As Id1 is related to the bHLH transcription factor, it is a differentiation inhibitor (Zebedee and Hara, 2001). Therefore, the early induction of Id1 may be the mechanism by which BMP inhibits differentiation by controlling the activity of the bHLH protein. For example, in neurodevelopment, BMP is an important inhibitor of neuronal differentiation, and transient induction of Id1 by BMP may reduce the stability of the neurogenic bHLH transcription factor Mash1 (Viñals et al., 2004). Similarly, the combination of Twist1 and E protein (E47) inhibits BMP signal-mediated differentiation of mesenchymal cells into osteoblasts, and Id1 induced by BMP can relieve this inhibitory effect (Hayashi et al., 2007). Therefore, we hypothesize that under the effects of BMP, Id1 induction helps to inhibit the bHLH transcription factor that is involved in the differentiation of a variety of cell lines.

However, the inhibition of cell growth and partial differentiation induced by TGF-β is related to the downregulated expression of the gene encoding the Id protein (Huan et al., 2015). The induction of Id1 by TGF-β is determined by the particular levels in the cells (Li et al., 2007). In many epithelial cell lines, TGF-β downregulates Id1 expression (Di et al., 2006; Cao et al., 2009) and upregulates Id1 expression in mouse hepatic stellate cells and human fetal lung fibroblasts (Chambers et al., 2003) (Wiercinska et al., 2006). In addition, the early induction of the Id1 gene by TGF-β depends on Smad3 but not Smad2. This effect is related to the binding of Smad3 to the upstream region of the Id1 promoter (Liang et al., 2009). ECs treated with TGF-β exhibit a biphasic response: at low concentrations, the migration and proliferation of ECs are activated, while at high concentrations, these processes are inhibited (Goumans et al., 2002). This effect depends on the activation of two different TGF-βI receptors, ALK1 and ALK5. Low concentrations of TGF-β activate ALK1 signaling through Smad5, which can upregulate the expression of Id1 and increase the migration and proliferation of ECs. Under higher doses of TGF-β, Alk5 is activated, which induces PAI and may inhibit the migration and proliferation of ECs by downregulating Id1 (CelineSouilhol et al., 2018).
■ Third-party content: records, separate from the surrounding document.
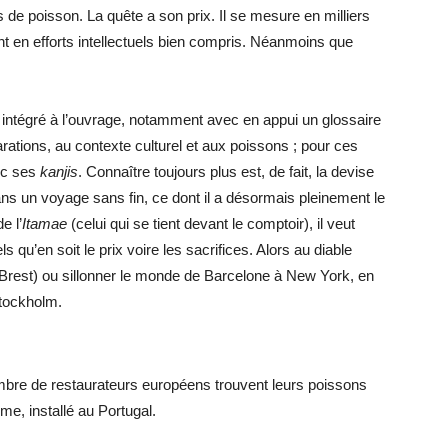
s de poisson. La quête a son prix. Il se mesure en milliers
 en efforts intellectuels bien compris. Néanmoins que
é intégré à l’ouvrage, notamment avec en appui un glossaire
rations, au contexte culturel et aux poissons ; pour ces
ec ses
kanjis
. Connaître toujours plus est, de fait, la devise
ns un voyage sans fin, ce dont il a désormais pleinement le
e l’
Itamae
(celui qui se tient devant le comptoir), il veut
s qu’en soit le prix voire les sacrifices. Alors au diable
i à Brest) ou sillonner le monde de Barcelone à New York, en
tockholm.
ombre de restaurateurs européens trouvent leurs poissons
e, installé au Portugal.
In short, as one of the most specific downstream target genes of TGF-β/BMP, Id1 can not only potentially modulate the cellular effects of BMP signaling but also regulate Id1 to maintain the proper response of cells to TGF-β.

Id1 Regulation of ECs and Reendothelialization

Id1 and senescence

Senescence is related to the gradual decline of cardiovascular structure and function. The increase in cardiovascular disease in aging is partly the result of the aging of vascular ECs and related vascular dysfunction. During this process, EC senescence is a pathophysiological process associated with structural and functional changes, including vascular tone disorders, increased endothelial permeability, arterial stiffness, impaired angiogenesis and vascular repair, and decreased EC mitochondrial biogenesis. Cellular senescence manifests as functional declines and low metabolism such as cell cycle arrest (Sabbatinelli et al., 2019).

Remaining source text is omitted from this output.